- [Work request]
Where an entry contains an image, skip the image and print the rest exactly.

- [Data for this exercise]
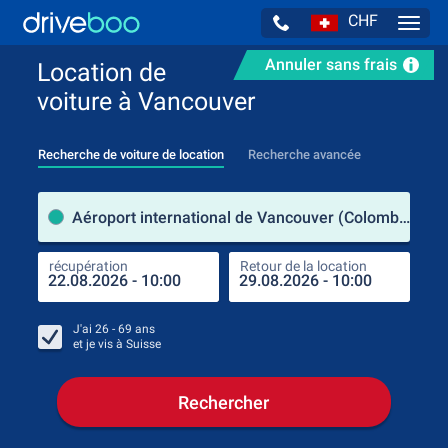
CHF
Navig
Annuler sans frais
Location de
voiture à Vancouver
Recherche de voiture de location
Recherche avancée
pre
Aéroport international de Vancouver (Colombie-Britannique / Canada)
récupération
Retour de la location
endr
récu
J'ai
26 - 69
ans
et je vis à
Suisse
Rechercher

- [Response to the task]
CHF
Navig
Annuler sans frais
Location de
voiture à Vancouver
Recherche de voiture de location
Recherche avancée
pre
Aéroport international de Vancouver (Colombie-Britannique / Canada)
récupération
Retour de la location
endr
récu
J'ai
26 - 69
ans
et je vis à
Suisse
Rechercher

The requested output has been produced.